YOYO-AI/ZYH-LLM-Qwen2.5-14B-V3
ZYH-LLM-Qwen2.5-14B-V3 is a 14.8 billion parameter language model developed by YOYO-AI, built upon the Qwen2.5 architecture with a notable 131072 token context length. This third-generation model in the ZYH-LLM series utilizes extensive model merging techniques to create a powerful and unified base. It is specifically optimized for instruction following and complex reasoning, achieving the highest IFEval score among 14B models as of February 25, 2025, making it suitable for tasks requiring precise adherence to instructions and advanced problem-solving.
Loading preview...
ZYH-LLM-Qwen2.5-14B-V3 Overview
ZYH-LLM-Qwen2.5-14B-V3 is the third iteration in the ZYH-LLM series by YOYO-AI, a 14.8 billion parameter model based on the Qwen2.5 architecture. This model is distinguished by its advanced model merging techniques, designed to create a highly unified and powerful foundation for further fine-tuning and development. It boasts an impressive 131072 token context length, enabling it to process and understand extensive inputs.
Key Capabilities
- Superior Instruction Following: As of February 25, 2025, it holds the highest IFEval (0-Shot) score (85.78) among 14B models, indicating exceptional ability to understand and execute complex instructions.

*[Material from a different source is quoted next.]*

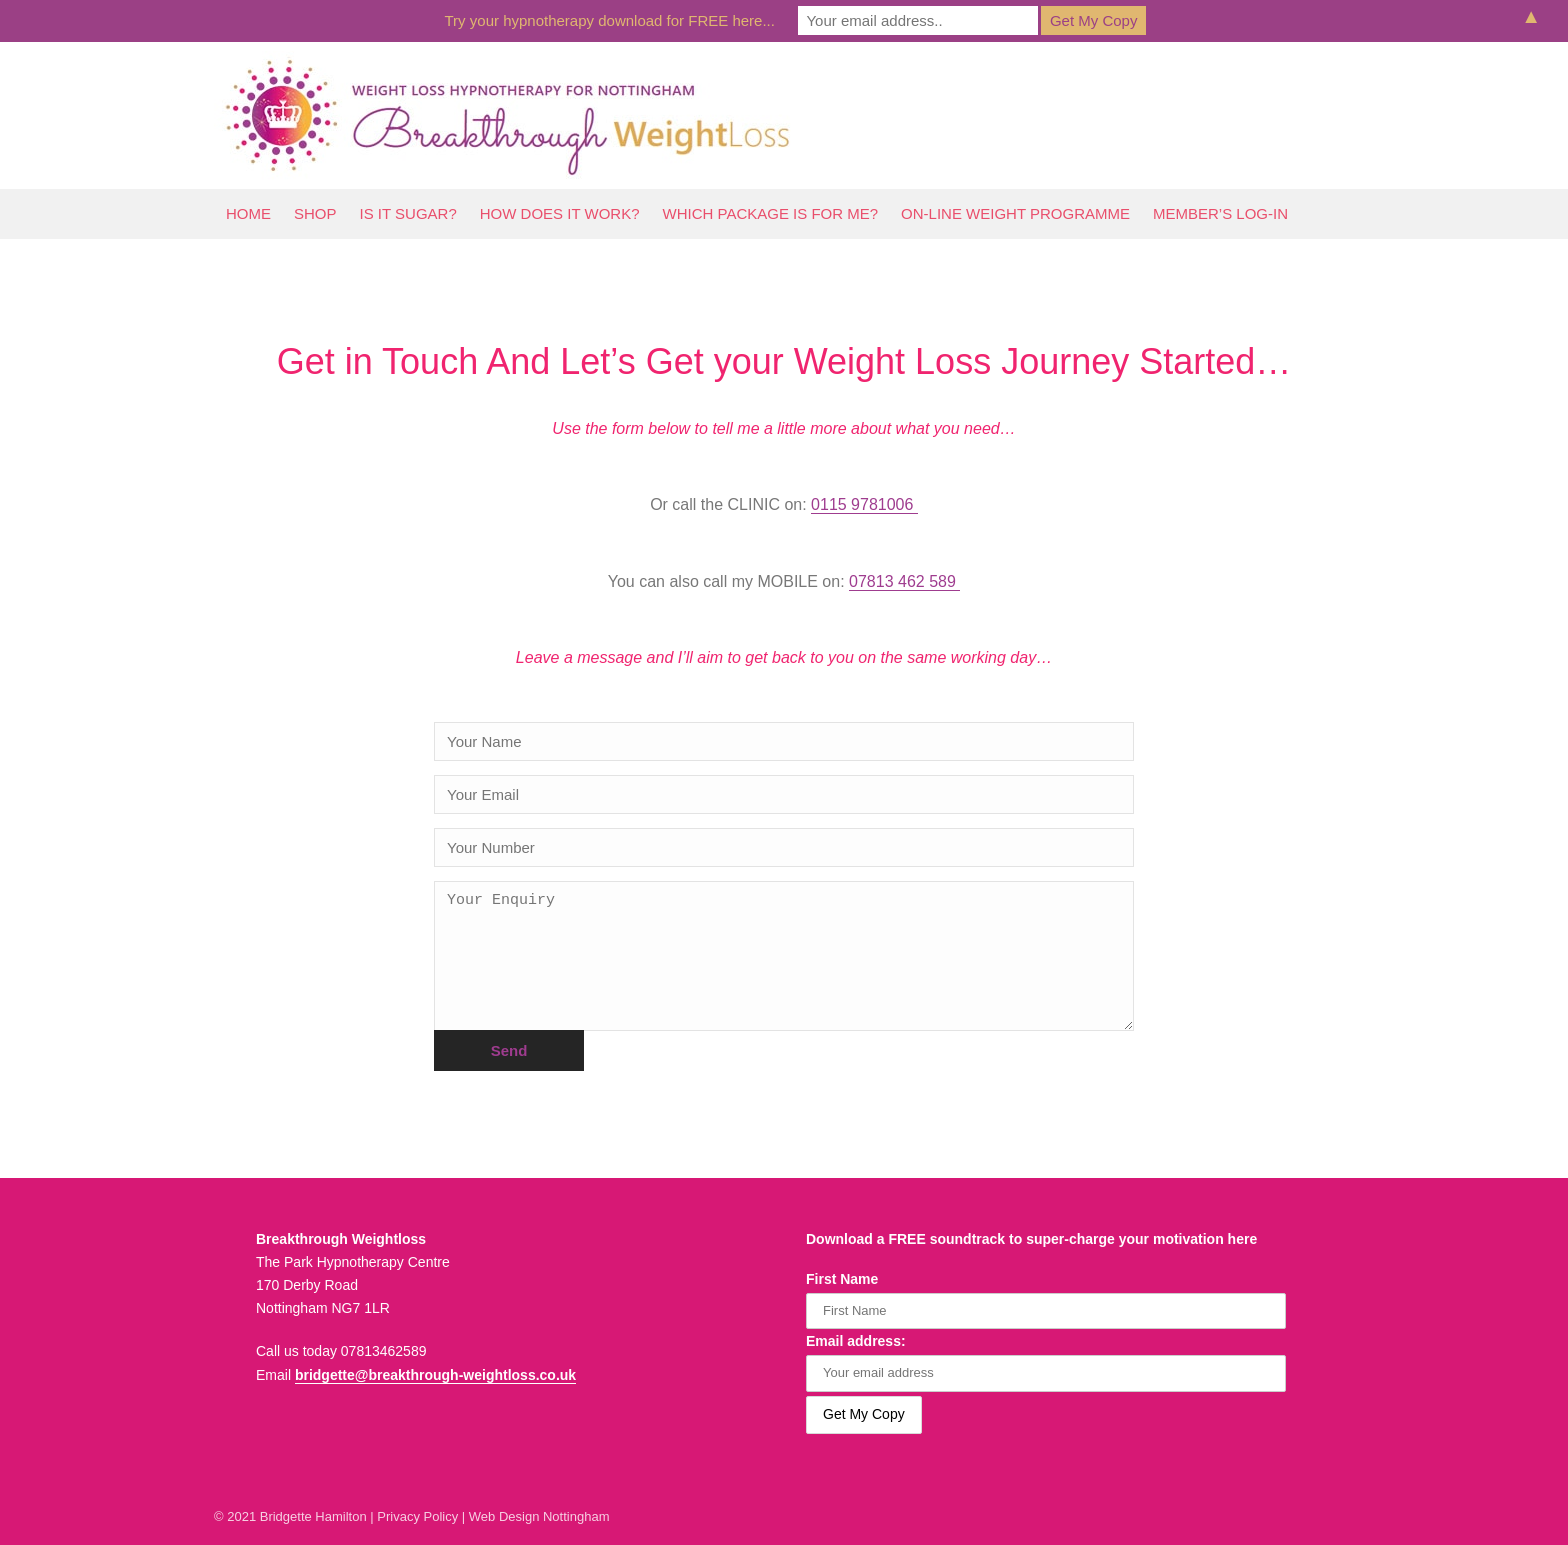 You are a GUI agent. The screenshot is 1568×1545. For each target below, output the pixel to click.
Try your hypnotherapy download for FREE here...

- Robust Reasoning: Demonstrates strong performance in reasoning tasks, with a BBH (3-Shot) score of 48.18 and MATH Lvl 5 (4-Shot) score of 52.72.
- Unified Architecture: Developed through a multi-stage model merging process, integrating various Qwen2.5-14B variants and other models like EVA-Qwen2.5-14B-v0.2, arcee-ai/Virtuoso-Small-v2, and Azure99/Blossom-V6-14B.
Good for
- Applications requiring high-fidelity instruction adherence and complex task execution.
- Use cases demanding strong reasoning capabilities across diverse domains.
- Developers looking for a powerful and unified 14B base model for further specialized fine-tuning or merging experiments.